Problem requirements:
Beginning with the line in which "Archiv 2025" appears, transcribe each line word for word until the records end. Do not include pictures.
**** Extracted material
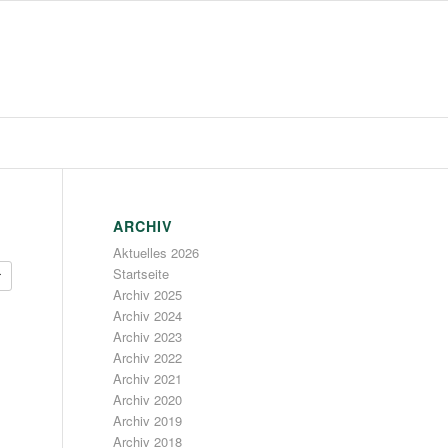
ARCHIV
Aktuelles 2026
Startseite
r
Archiv 2025
Archiv 2024
Archiv 2023
Archiv 2022
Archiv 2021
Archiv 2020
Archiv 2019
Archiv 2018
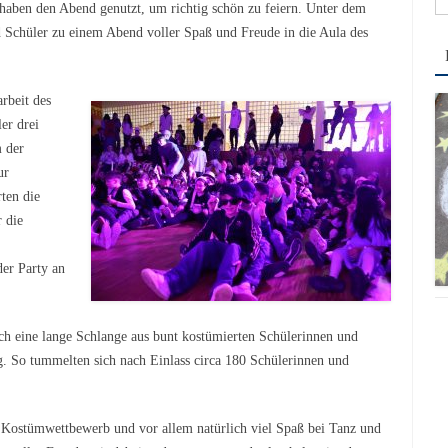
 haben den Abend genutzt, um richtig schön zu feiern. Unter dem
na
 Schüler zu einem Abend voller Spaß und Freude in die Aula des
rbeit des
er drei
 der
ur
ten die
 die
der Party an
ich eine lange Schlange aus bunt kostümierten Schülerinnen und
. So tummelten sich nach Einlass circa 180 Schülerinnen und
ostümwettbewerb und vor allem natürlich viel Spaß bei Tanz und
********
Answer for the task:
Archiv 2025
Archiv 2024
Archiv 2023
Archiv 2022
Archiv 2021
Archiv 2020
Archiv 2019
Archiv 2018
 haben den Abend genutzt, um richtig schön zu feiern. Unter dem
na
 Schüler zu einem Abend voller Spaß und Freude in die Aula des
rbeit des
er drei
 der
ur
ten die
 die
der Party an
ich eine lange Schlange aus bunt kostümierten Schülerinnen und
. So tummelten sich nach Einlass circa 180 Schülerinnen und
ostümwettbewerb und vor allem natürlich viel Spaß bei Tanz und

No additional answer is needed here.